• _TASK DIRECTIONS_
Images aside, return all the entries exactly.

• _GIVEN ENTRIES_

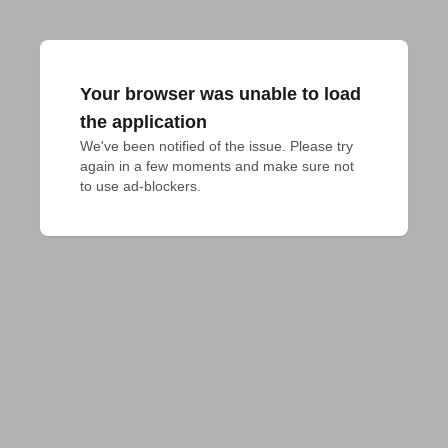
Your browser was unable to load
the application
We've been notified of the issue. Please try 
again in a few moments and make sure not 
to use ad-blockers.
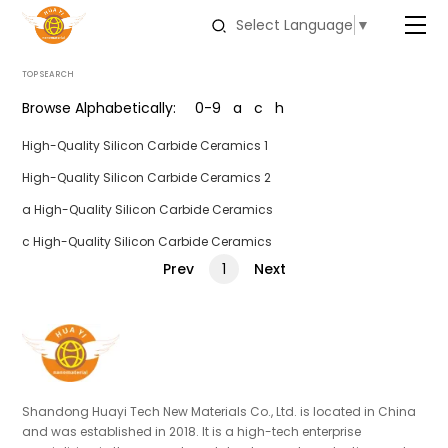
Select Language
▼
TOP SEARCH
Browse Alphabetically:
0-9
a
c
h
High-Quality Silicon Carbide Ceramics 1
High-Quality Silicon Carbide Ceramics 2
a High-Quality Silicon Carbide Ceramics
c High-Quality Silicon Carbide Ceramics
Prev
Next
1
Shandong Huayi Tech New Materials Co., Ltd. is located in China
and was established in 2018. It is a high-tech enterprise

• _WRITTEN SOLUTION_
Your browser was unable to load
the application
We've been notified of the issue. Please try 
again in a few moments and make sure not 
to use ad-blockers.
Select Language
▼
TOP SEARCH
Browse Alphabetically:
0-9
a
c
h
High-Quality Silicon Carbide Ceramics 1
High-Quality Silicon Carbide Ceramics 2
a High-Quality Silicon Carbide Ceramics
c High-Quality Silicon Carbide Ceramics
Prev
Next
1
Shandong Huayi Tech New Materials Co., Ltd. is located in China
and was established in 2018. It is a high-tech enterprise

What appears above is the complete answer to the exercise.